The effects of the closure continued to ripple for some time after. In March, 10 leaders appeared before a House subcommittee on behalf of Pepper's bill, which was soon tabled. The next month, United Broadcasting Company sued its lawyers, the law firm of Smith and Pepper, for $50 million, alleging that the firm mishandled the WFAB renewal fight and failed to file a timely appeal.

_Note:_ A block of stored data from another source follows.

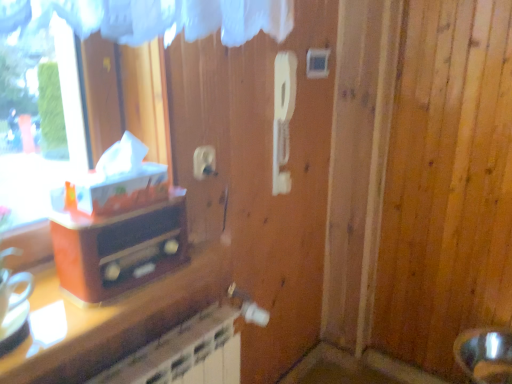 The height and width of the screenshot is (384, 512). I want to click on free location above matte orange radio at left (from a real-world perspective), so click(x=124, y=207). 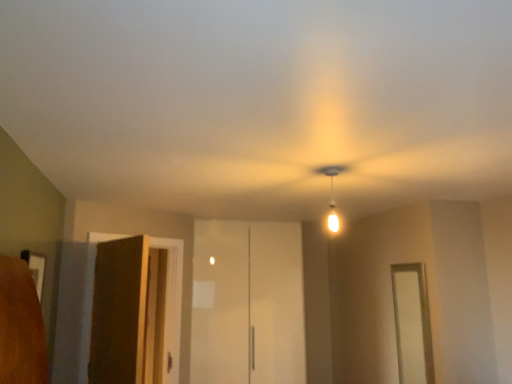 Question: From a real-world perspective, is matte white bulb at center beneath brown wood elevator at left, the 1th elevator positioned from the front?

Choices:
 (A) no
 (B) yes

Answer: (A)

Question: Is matte white bulb at center positioned with its back to brown wood elevator at left, the 1th elevator positioned from the front?

Choices:
 (A) yes
 (B) no

Answer: (B)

===Hearings for a successor===

With WFAB deleted, the FCC received eight applications to build a new station at 990 kHz in Miami, from The New Continental Broadcasting Company, Central Broadcasting, Dadeland Broadcasting Company, Women's Florida Association of Broadcasters, Latin American Broadcasters, Community Broadcasters, Dade Communications and Radio America Broadcasting, which went into comparative hearing. In an initial decision in 1979, The New Continental—owned by Emilio Milián, a WQBA reporter who had lost his legs in a 1976 bomb attack—was given the nod; however, the FCC review board ruled in favor of Radio America the next year. In 1983, the FCC remanded the case after it was discovered that Radio America may have misrepresented its financial qualifications. As a result of a settlement, RAB's application was dismissed, leaving three remaining contenders for the frequency; citing its higher percentage of female and minority principals than The New Continental, the FCC selected the application of Community Broadcasters, Inc., owned by María Teresa Saldise, Carrie Meek and María Elena Prío de Durán. The new station was granted its construction permit in 1988 and signed on in 1997 as WFBA, now WMYM.